→ **Exercise**:
Looking at the records below, please work out how many lines contain the word "власть" and give the number alone.

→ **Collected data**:
______________________________

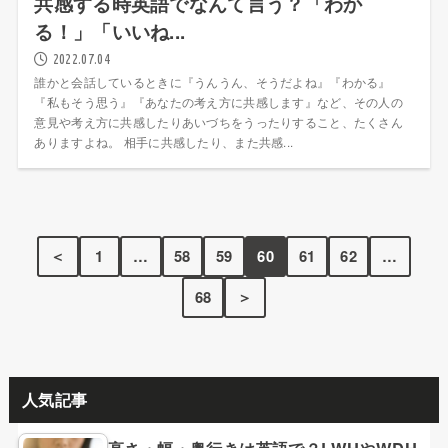
共感する時英語でなんて言う？「わか
る！」「いいね...
2022.07.04
誰かと会話しているときに『うんうん、そうだよね』『わかる』
『私もそう思う』『あなたの考え方に共感します』など、その人の
意見や考え方に共感したりあいづちをうったりすること、たくさん
ありますよね。 相手に共感したり、また共感...
＜
1
…
58
59
60
61
62
…
68
＞
人気記事
高さ・幅・奥行きは英語で？LWHやWDH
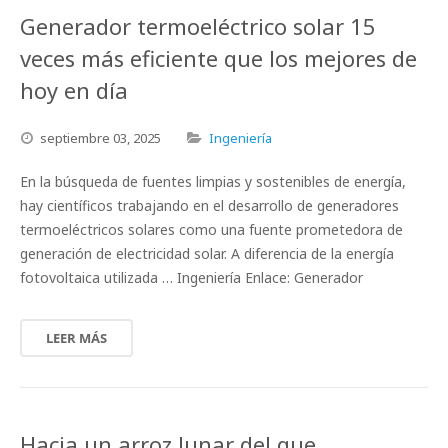
Generador termoeléctrico solar 15
veces más eficiente que los mejores de
hoy en día
septiembre
03,
2025
Ingeniería
En la búsqueda de fuentes limpias y sostenibles de energía,
hay científicos trabajando en el desarrollo de generadores
termoeléctricos solares como una fuente prometedora de
generación de electricidad solar. A diferencia de la energía
fotovoltaica utilizada … Ingeniería Enlace: Generador
LEER MÁS
Hacia un arroz lunar del que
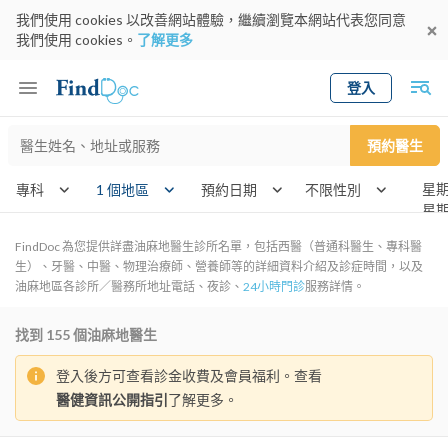
我們使用 cookies 以改善網站體驗，繼續瀏覽本網站代表您同意
我們使用 cookies。
了解更多
登入
Keyword
預約醫生
gender
wknd[]
專科
1 個地區
預約日期
FindDoc 為您提供詳盡油麻地醫生診所名單，包括西醫（普通科醫生、專科醫
生）、牙醫、中醫、物理治療師、營養師等的詳細資料介紹及診症時間，以及
油麻地區各診所／醫務所地址電話、夜診、
24小時門診
服務詳情。
找到
155
個油麻地醫生
登入後方可查看診金收費及會員福利。查看
醫健資訊公開指引
了解更多。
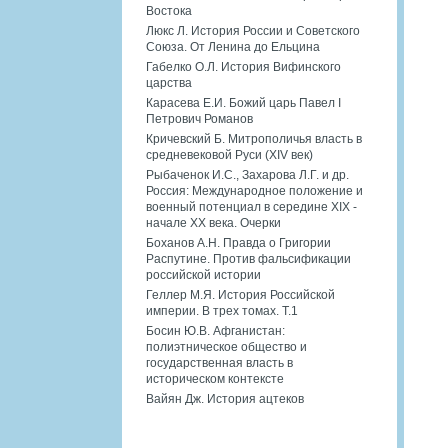
Востока
Люкс Л. История России и Советского
Союза. От Ленина до Ельцина
Габелко О.Л. История Вифинского
царства
Карасева Е.И. Божий царь Павел I
Петрович Романов
Кричевский Б. Митрополичья власть в
средневековой Руси (XIV век)
Рыбаченок И.С., Захарова Л.Г. и др.
Россия: Международное положение и
военный потенциал в середине XIX -
начале XX века. Очерки
Боханов А.Н. Правда о Григории
Распутине. Против фальсификации
российской истории
Геллер М.Я. История Российской
империи. В трех томах. Т.1
Босин Ю.В. Афганистан:
полиэтническое общество и
государственная власть в
историческом контексте
Вайян Дж. История ацтеков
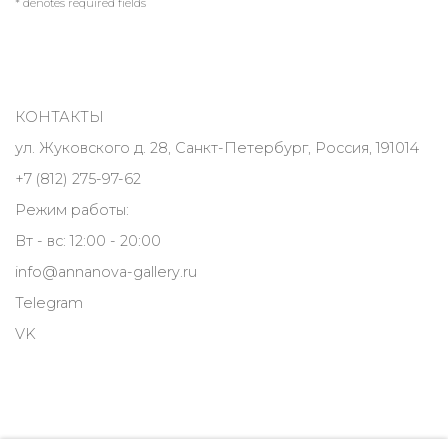
* denotes required fields
КОНТАКТЫ
ул. Жуковского д. 28, Санкт-Петербург, Россия, 191014
+7 (812) 275-97-62
Режим работы:
Вт - вс: 12:00 - 20:00
info@annanova-gallery.ru
Telegram
VK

______________________________

→ **Task output**:
2